From the line bearing "Pool Maintenance" down to the final line of the records below, give every line again exactly and add nothing.

START Input material

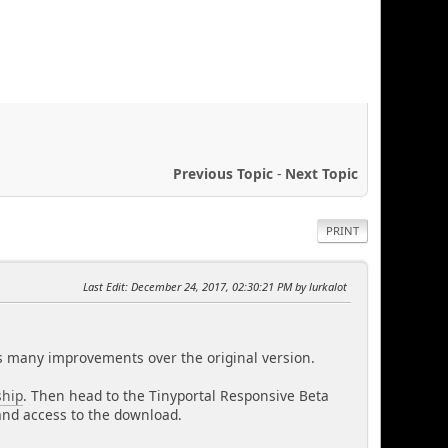
Previous Topic
-
Next Topic
PRINT
Last Edit
: December 24, 2017, 02:30:21 PM by lurkalot
has many improvements over the original version.
hip
. Then head to the Tinyportal Responsive Beta
l and access to the download.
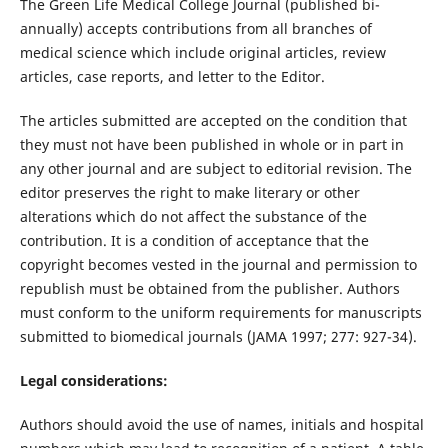
The Green Life Medical College Journal (published bi-
annually) accepts contributions from all branches of
medical science which include original articles, review
articles, case reports, and letter to the Editor.
The articles submitted are accepted on the condition that
they must not have been published in whole or in part in
any other journal and are subject to editorial revision. The
editor preserves the right to make literary or other
alterations which do not affect the substance of the
contribution. It is a condition of acceptance that the
copyright becomes vested in the journal and permission to
republish must be obtained from the publisher. Authors
must conform to the uniform requirements for manuscripts
submitted to biomedical journals (JAMA 1997; 277: 927-34).
Legal considerations:
Authors should avoid the use of names, initials and hospital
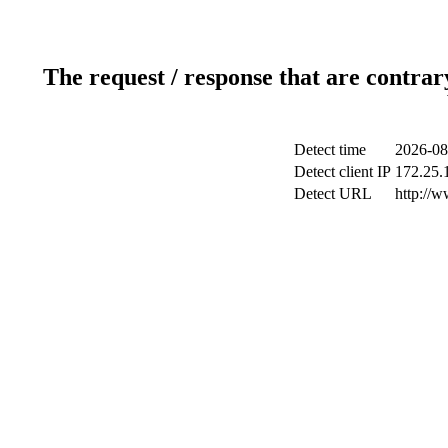
The request / response that are contrar
Detect time
2026-08
Detect client IP
172.25.1
Detect URL
http://w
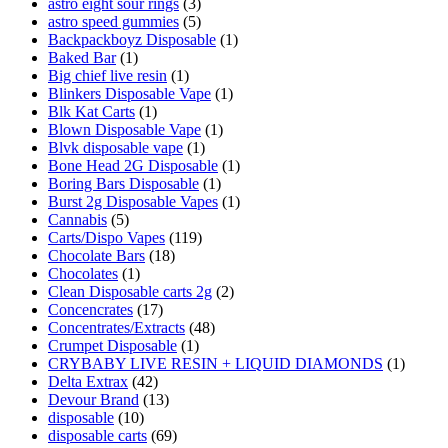
astro eight sour rings
(3)
astro speed gummies
(5)
Backpackboyz Disposable
(1)
Baked Bar
(1)
Big chief live resin
(1)
Blinkers Disposable Vape
(1)
Blk Kat Carts
(1)
Blown Disposable Vape
(1)
Blvk disposable vape
(1)
Bone Head 2G Disposable
(1)
Boring Bars Disposable
(1)
Burst 2g Disposable Vapes
(1)
Cannabis
(5)
Carts/Dispo Vapes
(119)
Chocolate Bars
(18)
Chocolates
(1)
Clean Disposable carts 2g
(2)
Concencrates
(17)
Concentrates/Extracts
(48)
Crumpet Disposable
(1)
CRYBABY LIVE RESIN + LIQUID DIAMONDS
(1)
Delta Extrax
(42)
Devour Brand
(13)
disposable
(10)
disposable carts
(69)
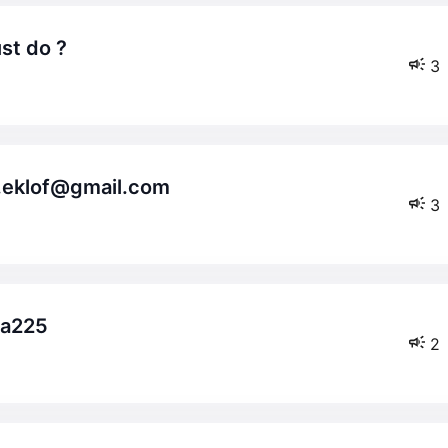
st do ?
3
as.eklof@gmail.com
3
da225
2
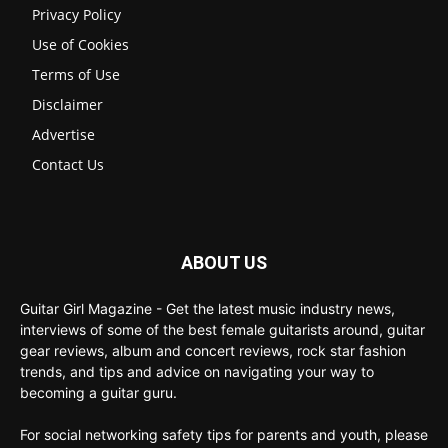
Privacy Policy
Use of Cookies
Terms of Use
Disclaimer
Advertise
Contact Us
ABOUT US
Guitar Girl Magazine - Get the latest music industry news,
interviews of some of the best female guitarists around, guitar
gear reviews, album and concert reviews, rock star fashion
trends, and tips and advice on navigating your way to
becoming a guitar guru.
For social networking safety tips for parents and youth, please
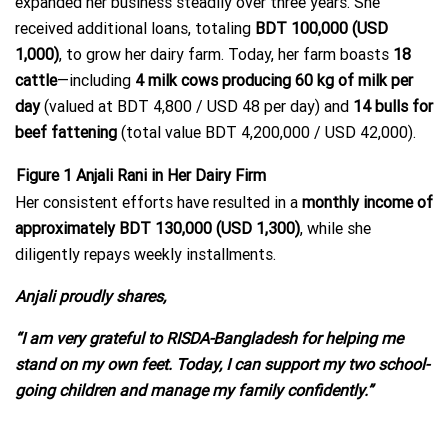
expanded her business steadily over three years. She
received additional loans, totaling
BDT 100,000 (USD
1,000)
, to grow her dairy farm. Today, her farm boasts
18
cattle
—including
4 milk cows producing 60 kg of milk per
day
(valued at BDT 4,800 / USD 48 per day) and
14 bulls for
beef fattening
(total value BDT 4,200,000 / USD 42,000).
Figure
1
Anjali Rani in Her Dairy Firm
Her consistent efforts have resulted in a
monthly income of
approximately BDT 130,000 (USD 1,300)
, while she
diligently repays weekly installments.
Anjali proudly shares,
“I am very grateful to RISDA-Bangladesh for helping me
stand on my own feet. Today, I can support my two school-
going children and manage my family confidently.”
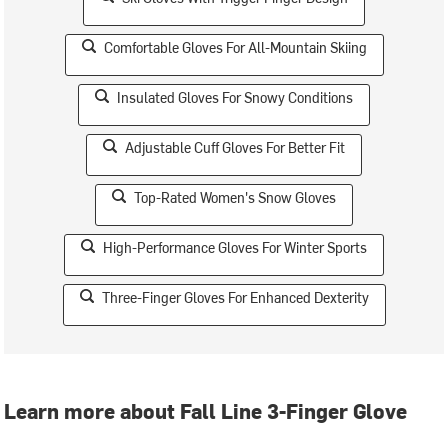
Comfortable Gloves For All-Mountain Skiing
Insulated Gloves For Snowy Conditions
Adjustable Cuff Gloves For Better Fit
Top-Rated Women's Snow Gloves
High-Performance Gloves For Winter Sports
Three-Finger Gloves For Enhanced Dexterity
Learn more about Fall Line 3-Finger Glove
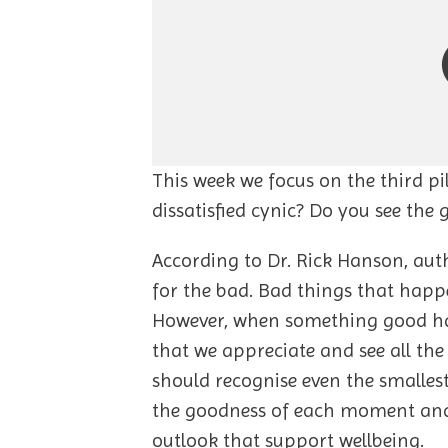
This week we focus on the third pi
dissatisfied cynic? Do you see the
According to Dr. Rick Hanson, aut
for the bad. Bad things that happ
However, when something good happ
that we appreciate and see all t
should recognise even the smallest
the goodness of each moment and, 
outlook that support wellbeing.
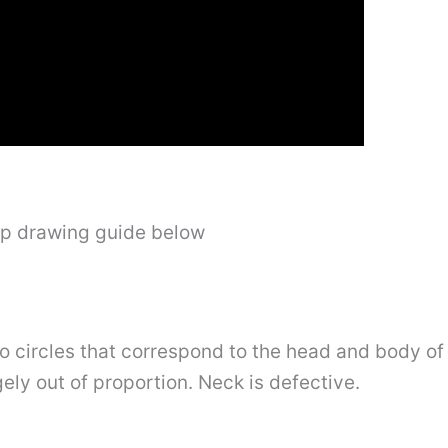
ep drawing guide below
two circles that correspond to the head and body o
ely out of proportion. Neck is defective.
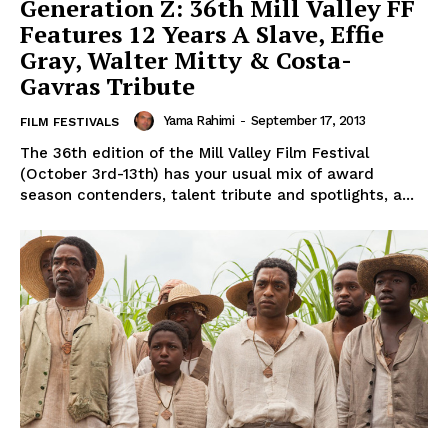
Generation Z: 36th Mill Valley FF
Features 12 Years A Slave, Effie
Gray, Walter Mitty & Costa-
Gavras Tribute
Yama Rahimi
-
September 17, 2013
FILM FESTIVALS
The 36th edition of the Mill Valley Film Festival
(October 3rd-13th) has your usual mix of award
season contenders, talent tribute and spotlights, a...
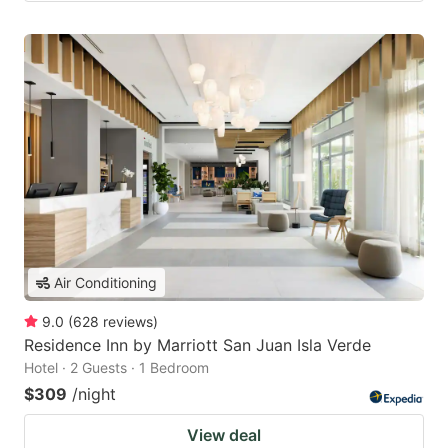
Air Conditioning
9.0
(
628
reviews
)
Residence Inn by Marriott San Juan Isla Verde
Hotel · 2 Guests · 1 Bedroom
$309
/night
View deal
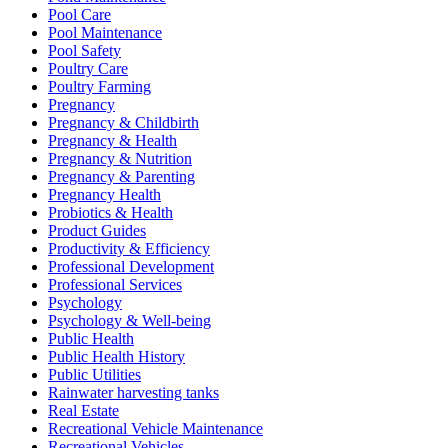
Pool Care
Pool Maintenance
Pool Safety
Poultry Care
Poultry Farming
Pregnancy
Pregnancy & Childbirth
Pregnancy & Health
Pregnancy & Nutrition
Pregnancy & Parenting
Pregnancy Health
Probiotics & Health
Product Guides
Productivity & Efficiency
Professional Development
Professional Services
Psychology
Psychology & Well-being
Public Health
Public Health History
Public Utilities
Rainwater harvesting tanks
Real Estate
Recreational Vehicle Maintenance
Recreational Vehicles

END Input material

### Answer to this problem
Pool Maintenance
Pool Safety
Poultry Care
Poultry Farming
Pregnancy
Pregnancy & Childbirth
Pregnancy & Health
Pregnancy & Nutrition
Pregnancy & Parenting
Pregnancy Health
Probiotics & Health
Product Guides
Productivity & Efficiency
Professional Development
Professional Services
Psychology
Psychology & Well-being
Public Health
Public Health History
Public Utilities
Rainwater harvesting tanks
Real Estate
Recreational Vehicle Maintenance
Recreational Vehicles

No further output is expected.